ACTIVITY: Quote only the span from the first line of the entries to the line containing "سقوط پرسنل اتفاقات برق ممسنی از تیر برق", both ends kept. Leave every picture out.

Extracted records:
************
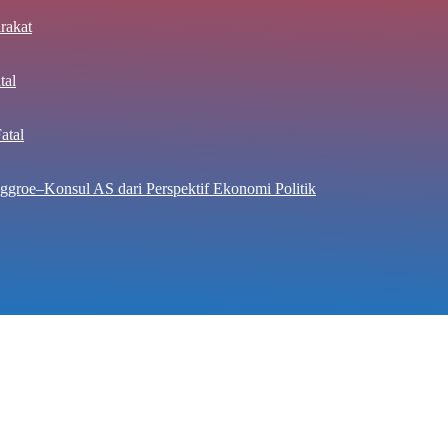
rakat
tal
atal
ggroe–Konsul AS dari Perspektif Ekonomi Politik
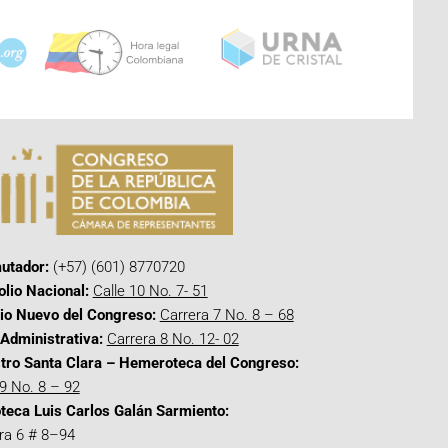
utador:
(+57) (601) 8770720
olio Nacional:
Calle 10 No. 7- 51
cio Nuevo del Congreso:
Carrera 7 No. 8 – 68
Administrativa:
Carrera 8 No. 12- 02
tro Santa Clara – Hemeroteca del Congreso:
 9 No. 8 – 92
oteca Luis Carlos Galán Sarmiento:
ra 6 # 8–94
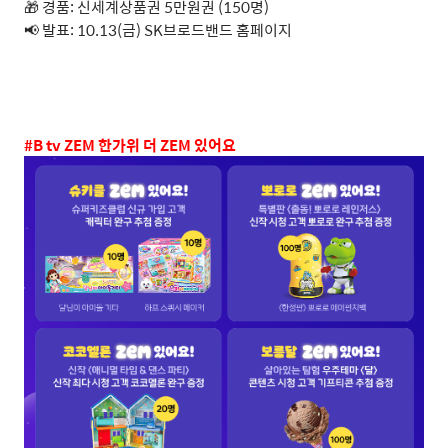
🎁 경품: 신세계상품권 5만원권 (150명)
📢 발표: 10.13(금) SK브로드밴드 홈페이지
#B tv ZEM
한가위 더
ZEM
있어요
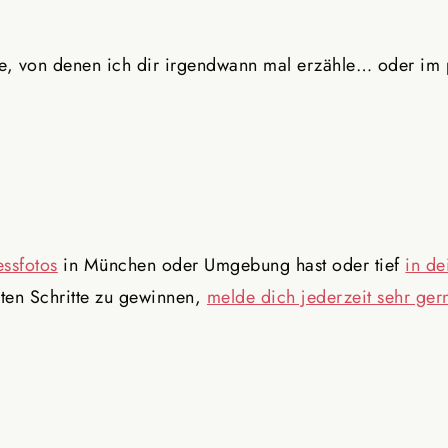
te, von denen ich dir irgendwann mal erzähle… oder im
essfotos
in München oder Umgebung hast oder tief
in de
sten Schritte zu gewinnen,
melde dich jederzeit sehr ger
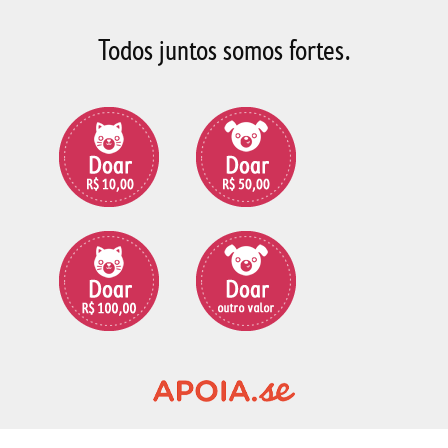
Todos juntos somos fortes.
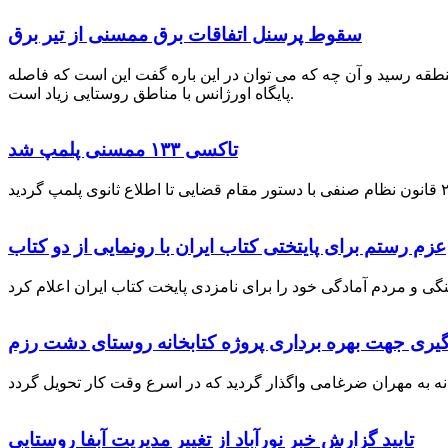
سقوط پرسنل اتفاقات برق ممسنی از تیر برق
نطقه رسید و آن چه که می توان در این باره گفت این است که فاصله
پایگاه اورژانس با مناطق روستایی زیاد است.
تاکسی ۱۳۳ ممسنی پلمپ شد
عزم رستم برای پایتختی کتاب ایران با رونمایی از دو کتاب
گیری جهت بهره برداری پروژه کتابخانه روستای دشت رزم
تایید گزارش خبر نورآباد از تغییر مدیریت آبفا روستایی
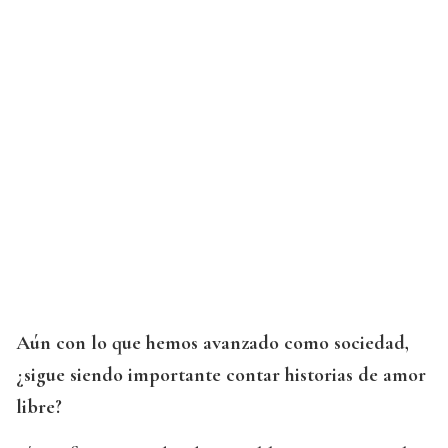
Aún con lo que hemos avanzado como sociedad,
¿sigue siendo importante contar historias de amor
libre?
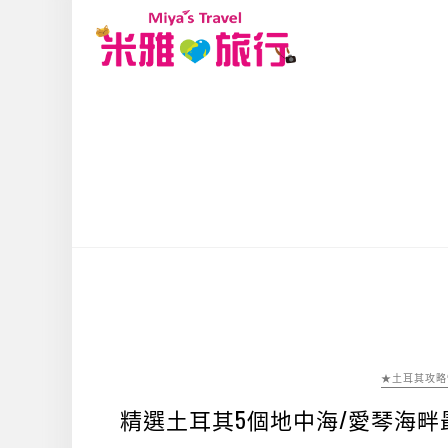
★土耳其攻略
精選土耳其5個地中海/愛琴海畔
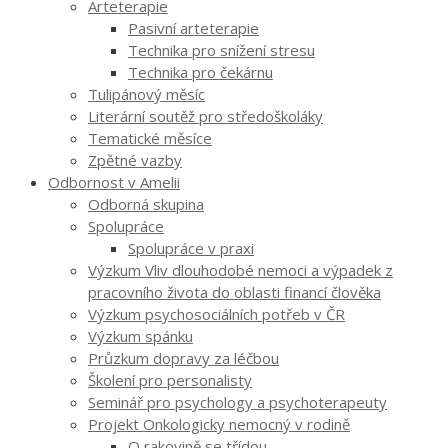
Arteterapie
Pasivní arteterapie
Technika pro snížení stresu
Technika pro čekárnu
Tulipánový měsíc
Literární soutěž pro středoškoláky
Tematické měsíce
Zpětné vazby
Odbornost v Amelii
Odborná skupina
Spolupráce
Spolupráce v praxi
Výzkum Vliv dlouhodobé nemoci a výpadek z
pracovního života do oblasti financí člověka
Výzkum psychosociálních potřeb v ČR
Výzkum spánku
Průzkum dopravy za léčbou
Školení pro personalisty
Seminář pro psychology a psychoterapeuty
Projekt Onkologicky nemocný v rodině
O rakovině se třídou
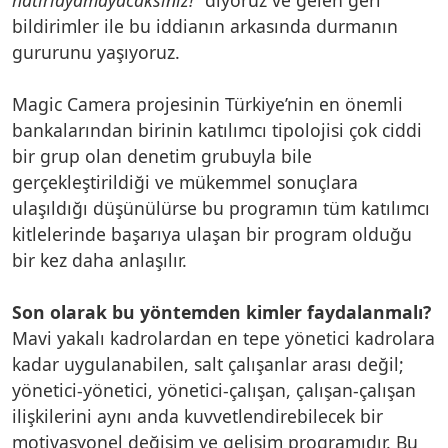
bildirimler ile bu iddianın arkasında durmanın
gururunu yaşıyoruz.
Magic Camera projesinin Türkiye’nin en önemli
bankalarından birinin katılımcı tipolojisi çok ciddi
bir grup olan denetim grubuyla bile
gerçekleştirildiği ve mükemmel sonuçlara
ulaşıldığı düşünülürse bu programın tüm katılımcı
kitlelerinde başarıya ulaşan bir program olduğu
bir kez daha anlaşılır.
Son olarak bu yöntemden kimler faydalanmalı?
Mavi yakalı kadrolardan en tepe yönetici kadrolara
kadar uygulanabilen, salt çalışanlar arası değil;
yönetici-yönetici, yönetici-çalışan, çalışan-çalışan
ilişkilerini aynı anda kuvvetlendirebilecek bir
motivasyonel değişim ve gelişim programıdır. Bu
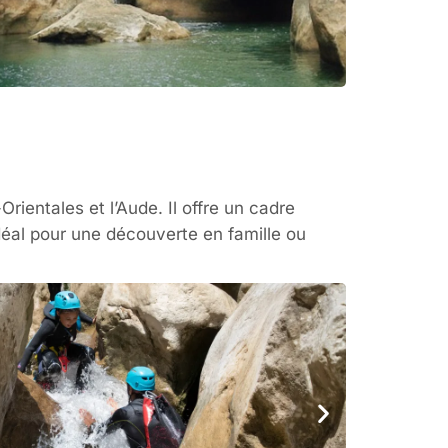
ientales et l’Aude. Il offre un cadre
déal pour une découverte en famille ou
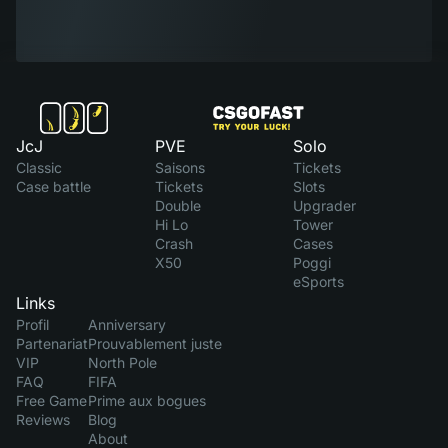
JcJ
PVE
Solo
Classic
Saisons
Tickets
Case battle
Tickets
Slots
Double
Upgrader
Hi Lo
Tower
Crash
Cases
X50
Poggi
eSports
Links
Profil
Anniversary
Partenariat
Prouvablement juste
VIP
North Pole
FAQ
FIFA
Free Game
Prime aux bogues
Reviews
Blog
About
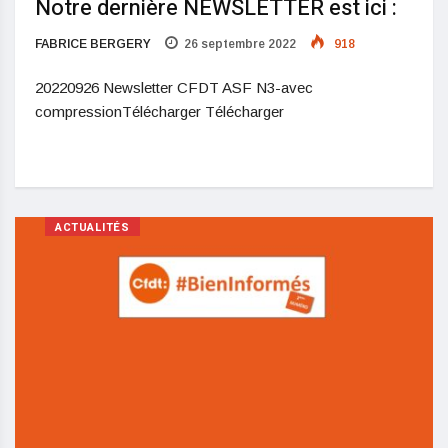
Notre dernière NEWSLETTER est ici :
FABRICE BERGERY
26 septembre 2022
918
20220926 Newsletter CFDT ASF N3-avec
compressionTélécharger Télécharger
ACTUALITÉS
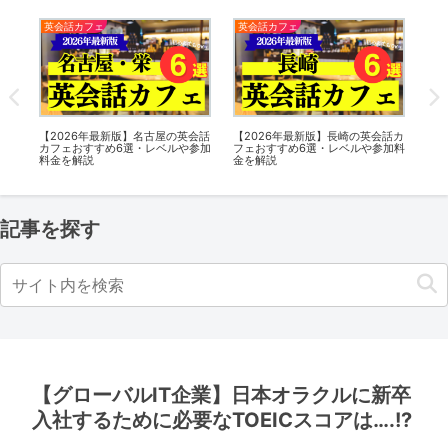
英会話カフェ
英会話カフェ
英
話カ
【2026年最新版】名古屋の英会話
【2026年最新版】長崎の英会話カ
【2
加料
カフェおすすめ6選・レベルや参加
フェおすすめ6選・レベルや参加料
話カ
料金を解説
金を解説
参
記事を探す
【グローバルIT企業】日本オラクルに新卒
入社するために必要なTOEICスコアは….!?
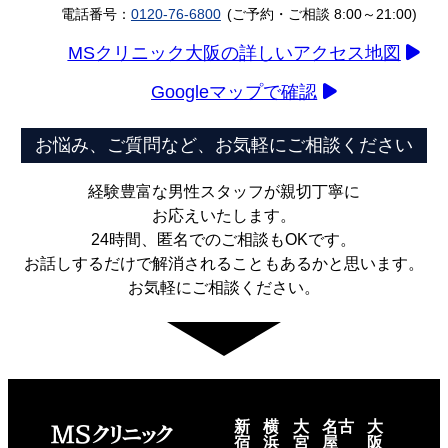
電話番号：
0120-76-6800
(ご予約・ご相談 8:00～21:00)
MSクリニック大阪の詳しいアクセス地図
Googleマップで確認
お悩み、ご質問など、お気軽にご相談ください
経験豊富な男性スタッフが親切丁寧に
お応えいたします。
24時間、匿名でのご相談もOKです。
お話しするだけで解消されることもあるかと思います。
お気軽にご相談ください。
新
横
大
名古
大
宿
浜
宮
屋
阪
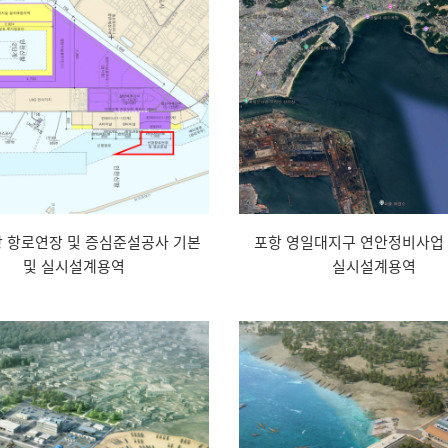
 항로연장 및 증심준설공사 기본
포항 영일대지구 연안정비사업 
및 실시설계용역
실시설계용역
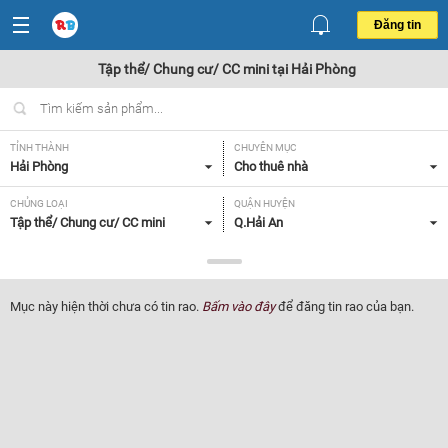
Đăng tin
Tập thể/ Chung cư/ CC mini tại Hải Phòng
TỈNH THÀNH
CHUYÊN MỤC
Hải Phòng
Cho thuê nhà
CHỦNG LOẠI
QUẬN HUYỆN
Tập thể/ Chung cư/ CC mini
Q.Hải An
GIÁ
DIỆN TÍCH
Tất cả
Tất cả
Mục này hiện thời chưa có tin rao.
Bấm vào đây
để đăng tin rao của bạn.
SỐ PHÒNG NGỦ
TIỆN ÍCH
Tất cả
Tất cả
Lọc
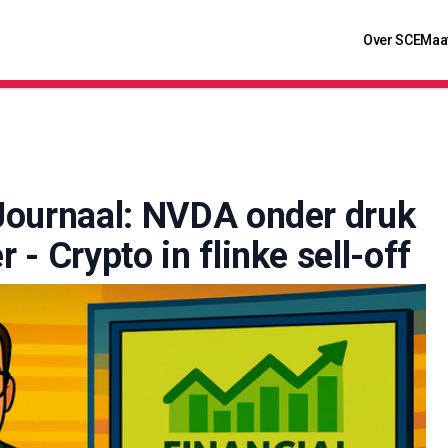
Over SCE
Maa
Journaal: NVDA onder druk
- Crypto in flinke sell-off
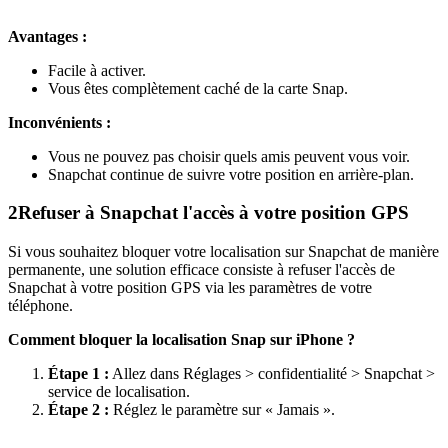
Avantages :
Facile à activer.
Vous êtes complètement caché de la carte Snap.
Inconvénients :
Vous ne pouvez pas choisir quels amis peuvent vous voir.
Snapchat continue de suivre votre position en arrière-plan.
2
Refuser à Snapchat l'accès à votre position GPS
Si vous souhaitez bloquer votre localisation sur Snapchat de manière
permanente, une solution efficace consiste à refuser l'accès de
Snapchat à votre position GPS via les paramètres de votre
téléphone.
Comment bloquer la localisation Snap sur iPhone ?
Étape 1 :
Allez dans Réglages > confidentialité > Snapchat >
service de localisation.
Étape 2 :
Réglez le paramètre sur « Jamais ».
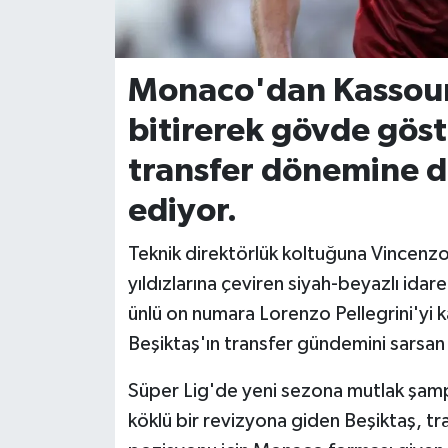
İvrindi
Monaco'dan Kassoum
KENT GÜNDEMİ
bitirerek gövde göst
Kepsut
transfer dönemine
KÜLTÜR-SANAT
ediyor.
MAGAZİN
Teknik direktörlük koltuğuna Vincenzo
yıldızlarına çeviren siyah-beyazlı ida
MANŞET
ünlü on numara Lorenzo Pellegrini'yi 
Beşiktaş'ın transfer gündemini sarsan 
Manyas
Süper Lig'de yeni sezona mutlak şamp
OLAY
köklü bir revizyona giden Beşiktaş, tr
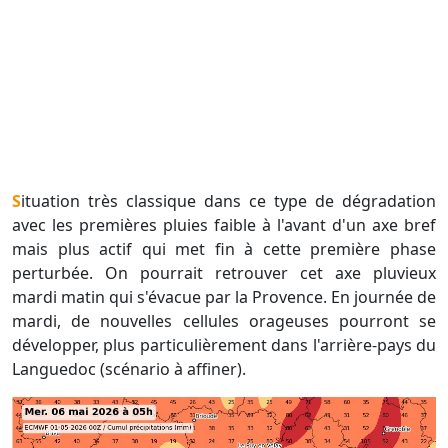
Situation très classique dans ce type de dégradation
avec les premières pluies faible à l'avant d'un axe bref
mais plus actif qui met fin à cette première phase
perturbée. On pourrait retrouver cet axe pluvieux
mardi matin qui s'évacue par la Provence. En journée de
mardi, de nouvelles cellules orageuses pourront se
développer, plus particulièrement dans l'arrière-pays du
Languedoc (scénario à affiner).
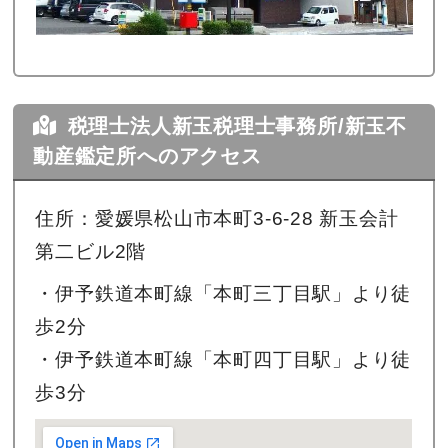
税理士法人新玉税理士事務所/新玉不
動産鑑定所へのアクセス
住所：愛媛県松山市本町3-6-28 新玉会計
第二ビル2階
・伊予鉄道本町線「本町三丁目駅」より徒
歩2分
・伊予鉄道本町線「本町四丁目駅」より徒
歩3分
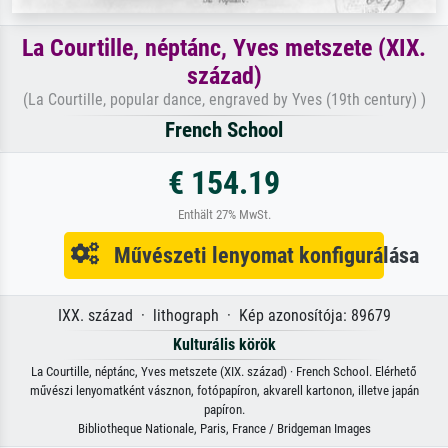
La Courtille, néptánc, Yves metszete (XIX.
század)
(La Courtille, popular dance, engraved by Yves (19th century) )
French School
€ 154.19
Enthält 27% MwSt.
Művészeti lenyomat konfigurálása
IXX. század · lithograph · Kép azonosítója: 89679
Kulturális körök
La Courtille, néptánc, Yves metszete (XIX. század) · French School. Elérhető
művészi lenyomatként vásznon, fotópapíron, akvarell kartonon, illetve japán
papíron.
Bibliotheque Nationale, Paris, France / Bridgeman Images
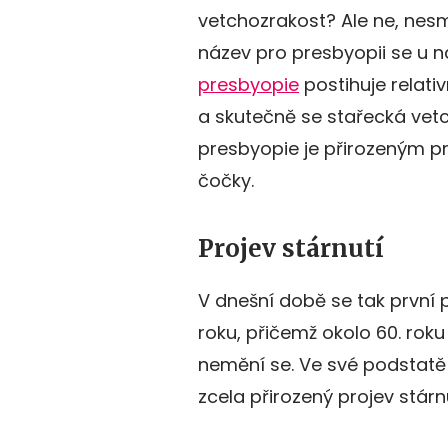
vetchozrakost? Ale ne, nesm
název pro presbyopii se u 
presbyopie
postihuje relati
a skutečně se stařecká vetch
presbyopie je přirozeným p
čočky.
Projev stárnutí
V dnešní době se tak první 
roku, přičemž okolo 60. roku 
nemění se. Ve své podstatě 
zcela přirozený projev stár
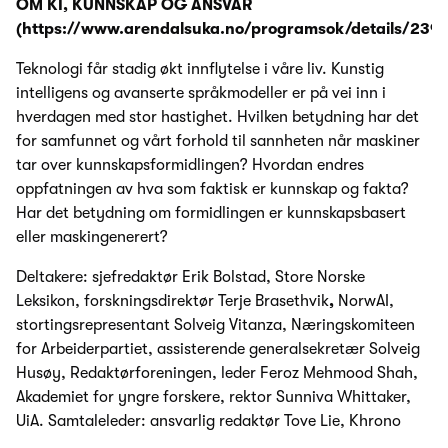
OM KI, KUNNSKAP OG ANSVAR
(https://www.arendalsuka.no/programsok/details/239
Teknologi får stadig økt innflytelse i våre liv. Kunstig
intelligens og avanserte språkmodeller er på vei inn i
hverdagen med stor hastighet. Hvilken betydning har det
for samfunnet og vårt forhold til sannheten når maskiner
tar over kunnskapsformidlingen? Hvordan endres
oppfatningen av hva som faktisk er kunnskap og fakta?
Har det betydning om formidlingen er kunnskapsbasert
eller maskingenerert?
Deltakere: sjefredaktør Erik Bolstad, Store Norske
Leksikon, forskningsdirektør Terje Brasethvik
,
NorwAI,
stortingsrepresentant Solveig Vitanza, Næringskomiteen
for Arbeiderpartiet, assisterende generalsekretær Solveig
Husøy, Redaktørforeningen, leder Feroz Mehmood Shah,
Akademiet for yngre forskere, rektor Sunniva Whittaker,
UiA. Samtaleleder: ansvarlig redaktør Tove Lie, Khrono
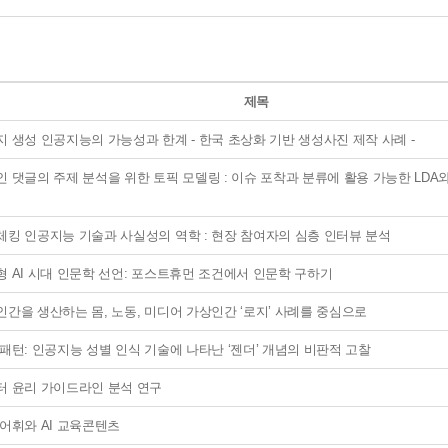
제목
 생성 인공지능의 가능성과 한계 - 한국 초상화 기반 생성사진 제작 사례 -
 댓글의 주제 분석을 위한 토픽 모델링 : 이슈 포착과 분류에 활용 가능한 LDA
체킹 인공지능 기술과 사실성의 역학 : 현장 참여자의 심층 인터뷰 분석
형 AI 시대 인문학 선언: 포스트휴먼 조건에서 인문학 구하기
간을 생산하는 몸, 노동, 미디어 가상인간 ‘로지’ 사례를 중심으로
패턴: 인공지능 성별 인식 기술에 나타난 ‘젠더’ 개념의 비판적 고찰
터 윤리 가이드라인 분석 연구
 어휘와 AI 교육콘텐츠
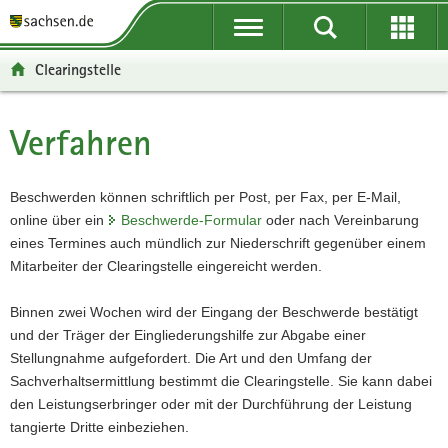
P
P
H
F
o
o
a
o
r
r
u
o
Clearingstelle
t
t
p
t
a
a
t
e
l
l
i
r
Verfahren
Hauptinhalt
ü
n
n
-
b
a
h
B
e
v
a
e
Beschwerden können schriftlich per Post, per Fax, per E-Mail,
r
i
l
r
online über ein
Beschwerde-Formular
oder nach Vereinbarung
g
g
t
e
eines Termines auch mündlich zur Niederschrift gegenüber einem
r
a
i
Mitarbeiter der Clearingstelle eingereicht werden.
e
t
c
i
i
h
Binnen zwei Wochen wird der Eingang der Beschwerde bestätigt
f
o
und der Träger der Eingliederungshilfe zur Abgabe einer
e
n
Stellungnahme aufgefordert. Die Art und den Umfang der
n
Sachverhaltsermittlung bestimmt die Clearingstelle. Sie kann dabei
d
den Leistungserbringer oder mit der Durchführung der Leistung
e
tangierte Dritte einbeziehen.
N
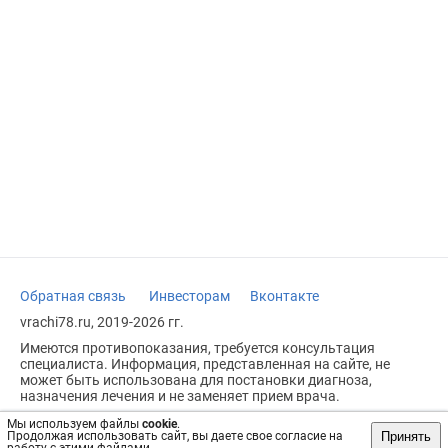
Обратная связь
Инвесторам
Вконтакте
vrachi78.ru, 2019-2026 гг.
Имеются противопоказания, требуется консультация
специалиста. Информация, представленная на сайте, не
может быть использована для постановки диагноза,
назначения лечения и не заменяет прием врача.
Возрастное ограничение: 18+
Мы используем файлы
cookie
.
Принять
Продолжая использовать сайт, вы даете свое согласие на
************
EXERCISE RESULT:
rakat
tal
atal
ggroe–Konsul AS dari Perspektif Ekonomi Politik
utador:
(+57) (601) 8770720
olio Nacional:
Calle 10 No. 7- 51
cio Nuevo del Congreso:
Carrera 7 No. 8 – 68
Administrativa:
Carrera 8 No. 12- 02
tro Santa Clara – Hemeroteca del Congreso:
 9 No. 8 – 92
oteca Luis Carlos Galán Sarmiento:
ra 6 # 8–94
🎁 경품: 신세계상품권 5만원권 (150명)
📢 발표: 10.13(금) SK브로드밴드 홈페이지
#B tv ZEM
한가위 더
ZEM
있어요
te, von denen ich dir irgendwann mal erzähle… oder im
essfotos
in München oder Umgebung hast oder tief
in de
sten Schritte zu gewinnen,
melde dich jederzeit sehr ger
Todos juntos somos fortes.
سقوط پرسنل اتفاقات برق ممسنی از تیر برق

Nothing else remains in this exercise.